Host 10.190.1.15 appears to be down.
Read data files from: /opt/security/share/nmap
Nmap done: 16 IP addresses (1 host up) scanned in 0.818 seconds
          Raw packets sent: 30 (1260B) | Rcvd: 0 (0B)
-bash-3.00# ping 10.190.1.8
PING 10.190.1.8 (10.190.1.8) 56(84) bytes of data.
64 bytes from 10.190.1.8: icmp_seq=0 ttl=126 time=0.413 ms
64 bytes from 10.190.1.8: icmp_seq=1 ttl=126 time=0.312 ms
64 bytes from 10.190.1.8: icmp_seq=2 ttl=126 time=0.320 ms

Could you run the following commands:

nmap -sP -n -d3 --packet-trace 10.190.1.3/28
nmap -sP --send-ip -n -d3 --packet-trace 10.190.1.3/28

And send the output?

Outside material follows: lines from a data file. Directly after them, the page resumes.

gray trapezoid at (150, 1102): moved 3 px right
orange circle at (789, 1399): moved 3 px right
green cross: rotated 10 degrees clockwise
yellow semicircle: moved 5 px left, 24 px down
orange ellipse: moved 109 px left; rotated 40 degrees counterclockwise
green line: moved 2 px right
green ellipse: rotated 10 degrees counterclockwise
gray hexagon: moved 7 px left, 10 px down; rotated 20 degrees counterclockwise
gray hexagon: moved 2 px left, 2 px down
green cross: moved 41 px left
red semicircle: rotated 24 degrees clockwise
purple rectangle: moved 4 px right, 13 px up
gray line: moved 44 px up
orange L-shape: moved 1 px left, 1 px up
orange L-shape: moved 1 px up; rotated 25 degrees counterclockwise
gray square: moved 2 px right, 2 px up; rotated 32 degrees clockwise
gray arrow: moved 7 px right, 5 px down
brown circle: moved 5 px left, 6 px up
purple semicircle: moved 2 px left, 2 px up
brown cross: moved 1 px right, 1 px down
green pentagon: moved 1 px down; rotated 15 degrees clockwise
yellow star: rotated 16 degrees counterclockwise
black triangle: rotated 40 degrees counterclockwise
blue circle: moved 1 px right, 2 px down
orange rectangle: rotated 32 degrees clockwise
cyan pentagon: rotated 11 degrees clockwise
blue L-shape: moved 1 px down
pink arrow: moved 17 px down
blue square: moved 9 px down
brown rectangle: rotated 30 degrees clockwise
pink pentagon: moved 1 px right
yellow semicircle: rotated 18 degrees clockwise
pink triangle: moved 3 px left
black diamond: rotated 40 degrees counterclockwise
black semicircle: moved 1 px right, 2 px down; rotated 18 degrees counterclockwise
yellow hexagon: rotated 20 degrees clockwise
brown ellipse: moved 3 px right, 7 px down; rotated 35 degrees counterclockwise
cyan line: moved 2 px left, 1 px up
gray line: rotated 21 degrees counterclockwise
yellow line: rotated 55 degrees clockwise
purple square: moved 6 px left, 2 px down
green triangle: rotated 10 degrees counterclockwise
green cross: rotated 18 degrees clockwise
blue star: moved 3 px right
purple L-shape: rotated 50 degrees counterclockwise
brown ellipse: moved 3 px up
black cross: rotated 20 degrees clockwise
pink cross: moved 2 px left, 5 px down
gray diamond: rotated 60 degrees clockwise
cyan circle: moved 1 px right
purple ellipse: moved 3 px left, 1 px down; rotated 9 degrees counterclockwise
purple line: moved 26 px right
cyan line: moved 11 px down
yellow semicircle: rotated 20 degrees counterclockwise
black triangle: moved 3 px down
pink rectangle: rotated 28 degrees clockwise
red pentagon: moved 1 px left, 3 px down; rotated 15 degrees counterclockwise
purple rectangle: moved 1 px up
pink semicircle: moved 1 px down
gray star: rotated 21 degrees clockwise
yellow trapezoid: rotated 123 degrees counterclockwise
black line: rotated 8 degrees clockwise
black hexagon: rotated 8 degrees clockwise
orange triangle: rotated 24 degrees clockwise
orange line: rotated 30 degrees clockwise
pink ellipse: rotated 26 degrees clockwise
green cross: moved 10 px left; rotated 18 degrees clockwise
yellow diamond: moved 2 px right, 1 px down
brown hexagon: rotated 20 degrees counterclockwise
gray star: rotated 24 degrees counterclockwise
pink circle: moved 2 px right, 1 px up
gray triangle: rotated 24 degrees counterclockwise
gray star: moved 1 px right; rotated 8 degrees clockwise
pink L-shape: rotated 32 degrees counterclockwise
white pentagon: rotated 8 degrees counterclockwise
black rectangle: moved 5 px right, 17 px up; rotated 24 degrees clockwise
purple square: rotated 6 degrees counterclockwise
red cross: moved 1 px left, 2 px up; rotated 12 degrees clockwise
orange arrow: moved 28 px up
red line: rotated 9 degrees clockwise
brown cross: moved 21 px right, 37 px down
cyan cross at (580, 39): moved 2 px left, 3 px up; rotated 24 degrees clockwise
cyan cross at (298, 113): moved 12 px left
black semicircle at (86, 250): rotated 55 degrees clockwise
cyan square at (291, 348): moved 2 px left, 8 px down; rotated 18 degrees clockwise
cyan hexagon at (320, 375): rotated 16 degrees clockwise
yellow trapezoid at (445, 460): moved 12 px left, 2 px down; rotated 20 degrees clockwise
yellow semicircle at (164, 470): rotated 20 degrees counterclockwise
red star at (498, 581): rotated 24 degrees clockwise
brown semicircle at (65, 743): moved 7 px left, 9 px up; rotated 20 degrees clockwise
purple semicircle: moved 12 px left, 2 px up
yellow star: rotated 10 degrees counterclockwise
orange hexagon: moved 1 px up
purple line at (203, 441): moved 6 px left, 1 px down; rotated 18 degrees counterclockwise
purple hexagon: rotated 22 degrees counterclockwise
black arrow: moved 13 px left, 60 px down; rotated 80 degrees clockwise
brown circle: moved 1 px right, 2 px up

This will help diagnose the problem.

Cheers,
Michael Pattrick

Thanks for your prompt response. I have got the logs and attached.

In addition, in order to scan the tcp port on 10.190.1.8, I have to
add option -PN, otherwise the scan will fail, I think there are caused
by same issue.

Thanks for the logs. According to them, neither ARP ping scan nor
ACK/echo ping scan (--send-ip) found any hosts up. That's strange,
because -sP --send-ip sends the same kind of probes that the ping
command sends. The only thing I can think of is that perhaps Nmap is
sending on the wrong interface.

I see from the logs that Nmap is sending on eth1. Does that sound right?
What is the output of
        nmap --iflist
Do you have any way of telling what interface the ping command is
sending on (like with a packet capture program)?

You said: "I have to add option -PN, otherwise the scan will fail." Does
that mean that the scan succeeds when you use -PN? You get the right
port output and everything? That would be interesting.

If 10.190.1.8 has an open port, try running
        nmap -sP -PS<port> 10.190.1.8
Try the other -P options listed at http://nmap.org/book/man-host-discovery.html;
if any of them work please let us know.